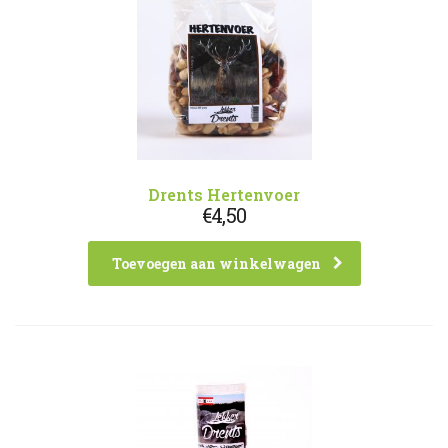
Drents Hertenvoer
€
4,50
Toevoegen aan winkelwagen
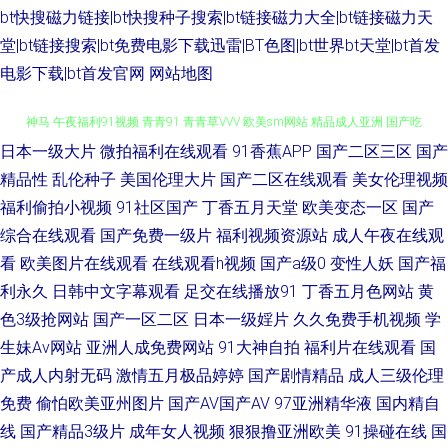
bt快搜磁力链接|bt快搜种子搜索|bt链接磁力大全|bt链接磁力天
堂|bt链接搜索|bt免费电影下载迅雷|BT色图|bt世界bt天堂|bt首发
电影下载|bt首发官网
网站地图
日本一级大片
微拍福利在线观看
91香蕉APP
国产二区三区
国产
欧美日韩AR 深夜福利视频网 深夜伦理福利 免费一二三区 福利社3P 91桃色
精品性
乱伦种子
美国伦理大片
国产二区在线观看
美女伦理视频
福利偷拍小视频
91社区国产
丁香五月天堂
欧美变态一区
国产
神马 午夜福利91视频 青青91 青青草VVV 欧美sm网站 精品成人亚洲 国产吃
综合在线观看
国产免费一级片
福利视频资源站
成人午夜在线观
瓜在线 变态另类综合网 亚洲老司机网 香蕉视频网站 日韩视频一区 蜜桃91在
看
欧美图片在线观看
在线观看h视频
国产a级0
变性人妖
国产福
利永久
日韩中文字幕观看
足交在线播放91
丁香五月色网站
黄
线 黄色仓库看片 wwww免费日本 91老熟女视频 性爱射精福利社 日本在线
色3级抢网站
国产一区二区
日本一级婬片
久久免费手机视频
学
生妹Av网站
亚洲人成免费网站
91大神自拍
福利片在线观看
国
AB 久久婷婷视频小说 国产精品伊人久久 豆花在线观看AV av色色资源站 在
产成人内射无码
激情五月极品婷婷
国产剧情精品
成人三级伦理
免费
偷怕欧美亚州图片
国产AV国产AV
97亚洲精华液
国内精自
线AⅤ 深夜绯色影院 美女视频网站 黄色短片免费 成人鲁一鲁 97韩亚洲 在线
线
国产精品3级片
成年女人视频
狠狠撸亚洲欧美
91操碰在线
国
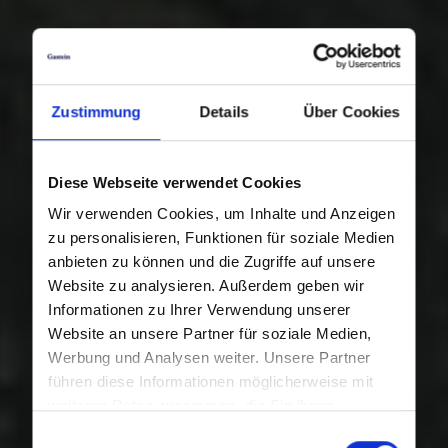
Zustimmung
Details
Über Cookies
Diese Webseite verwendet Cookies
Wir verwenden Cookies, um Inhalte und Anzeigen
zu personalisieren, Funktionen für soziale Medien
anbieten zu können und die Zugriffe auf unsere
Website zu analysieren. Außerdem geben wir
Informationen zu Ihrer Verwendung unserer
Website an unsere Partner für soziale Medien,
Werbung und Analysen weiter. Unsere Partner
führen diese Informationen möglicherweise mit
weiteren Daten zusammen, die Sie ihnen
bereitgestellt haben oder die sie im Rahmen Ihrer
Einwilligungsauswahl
^^^^
## Prompt
The records are to be returned word for word, without any of their pictures.

## Answer box
Drents Hertenvoer
€
4,50
Toevoegen aan winkelwagen
bt快搜磁力链接|bt快搜种子搜索|bt链接磁力大全|bt链接磁力天
堂|bt链接搜索|bt免费电影下载迅雷|BT色图|bt世界bt天堂|bt首发
电影下载|bt首发官网
网站地图
日本一级大片
微拍福利在线观看
91香蕉APP
国产二区三区
国产
欧美日韩AR 深夜福利视频网 深夜伦理福利 免费一二三区 福利社3P 91桃色
精品性
乱伦种子
美国伦理大片
国产二区在线观看
美女伦理视频
福利偷拍小视频
91社区国产
丁香五月天堂
欧美变态一区
国产
神马 午夜福利91视频 青青91 青青草VVV 欧美sm网站 精品成人亚洲 国产吃
综合在线观看
国产免费一级片
福利视频资源站
成人午夜在线观
瓜在线 变态另类综合网 亚洲老司机网 香蕉视频网站 日韩视频一区 蜜桃91在
看
欧美图片在线观看
在线观看h视频
国产a级0
变性人妖
国产福
利永久
日韩中文字幕观看
足交在线播放91
丁香五月色网站
黄
线 黄色仓库看片 wwww免费日本 91老熟女视频 性爱射精福利社 日本在线
色3级抢网站
国产一区二区
日本一级婬片
久久免费手机视频
学
生妹Av网站
亚洲人成免费网站
91大神自拍
福利片在线观看
国
AB 久久婷婷视频小说 国产精品伊人久久 豆花在线观看AV av色色资源站 在
产成人内射无码
激情五月极品婷婷
国产剧情精品
成人三级伦理
免费
偷怕欧美亚州图片
国产AV国产AV
97亚洲精华液
国内精自
线AⅤ 深夜绯色影院 美女视频网站 黄色短片免费 成人鲁一鲁 97韩亚洲 在线
线
国产精品3级片
成年女人视频
狠狠撸亚洲欧美
91操碰在线
国
Zustimmung
Details
Über Cookies
Diese Webseite verwendet Cookies
Wir verwenden Cookies, um Inhalte und Anzeigen
zu personalisieren, Funktionen für soziale Medien
anbieten zu können und die Zugriffe auf unsere
Website zu analysieren. Außerdem geben wir
Informationen zu Ihrer Verwendung unserer
Website an unsere Partner für soziale Medien,
Werbung und Analysen weiter. Unsere Partner
führen diese Informationen möglicherweise mit
weiteren Daten zusammen, die Sie ihnen
bereitgestellt haben oder die sie im Rahmen Ihrer
Einwilligungsauswahl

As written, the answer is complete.